Le marché de l’immobilier s’est animé à Toulouse. Les tarifs raisonnables des logements de cette cité étudiante, combinés à des taux d’intérêts bas, ont attiré les acheteurs en nombre. Conséquence : le secteur s’est légèrement tendu ces derniers mois car « il n’y a pas suffisamment d’offres comparé à la demande », explique Eric Massat, agent immobilier, cofondateur de l’agence Domicilium. Dans ce contexte, les tarifs de l’ancien, qui avaient connu une légère baisse en 2016, sont repartis à la hausse. Le prix médian, à 2 530 euros le mètre carré, a augmenté de 1,3 % sur un an, selon les Notaires de France. Du côté du neuf, les prix ont tendance à être excessifs. Selon la Fédération des promoteurs immobiliers (FPI), ils atteignaient en moyenne 3 505 euros le mètre carré au premier trimestre 2017, en hausse de 0,9 % sur un an.

Des biens vendus en moins d’un mois

Ces niveaux élevés ne sont pas observés partout. Ils sont surtout pratiqués dans le centre et l’hypercentre, où la raréfaction de l’offre se fait le plus sentir : « Alors que les biens s’échangeaient entre 3 000 et 3 400 euros le mètre carré il y a quelques mois, les ventes tournent actuellement de 3 500 à 4 200 euros le mètre carré », remarque Eric Massat. Exception faite du parc des années 60-70, composé d’immeubles vieillissants un peu moins demandés, et qui n’a pas connu la même hausse. Quoi qu’il en soit, les professionnels constatent que les biens aux prix du marché partent souvent en moins d’un mois.

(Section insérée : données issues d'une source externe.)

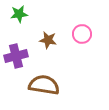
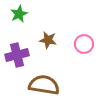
green star: rotated 18 degrees counterclockwise
pink circle: moved 2 px right, 10 px down
purple cross: moved 1 px right, 1 px up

Même les secteurs excentrés

De nombreux quartiers de la préfecture de Haute-Garonne sont recherchés. A commencer par le centre historique et les Carmes, où les prix atteignent aisément 4 000 à 4 500 euros le mètre carré, Saint-Etienne et autour du Capitole. Ainsi, un F3 de 61 mètres carrés en duplex destiné à la location saisonnière, rue du Taur, proche du Capitole, s’est vendu 245 000 euros (plus de 4 000 euros le mètre carré). Dans le centre, Esquirol, les Quais, le bord de la Garonne, l’île de Tounis, ainsi que d’autres secteurs un peu plus excentrés, comme Le Busca, au sud, Croix-Daurade, au nord-est, et Côte-Pavée, à l’est, sont eux aussi prisés des acquéreurs.

L’essor de Saint-Cyprien, au sud du centre, ne se dément pas. Cet ancien quartier populaire en pleine mutation, aujourd’hui bien desservi par le tramway et le métro, situé à quinze minutes de l’aéroport Toulouse-Blagnac, intéresse « des personnes qui travaillent dans le domaine de l’aéronautique », confie Eric Massat. Un appartement de 82 mètres carrés s’y est négocié 280 000 euros. En revanche, le Mirail, au sud-ouest, et la zone périphérique ont un peu moins la faveur des acheteurs.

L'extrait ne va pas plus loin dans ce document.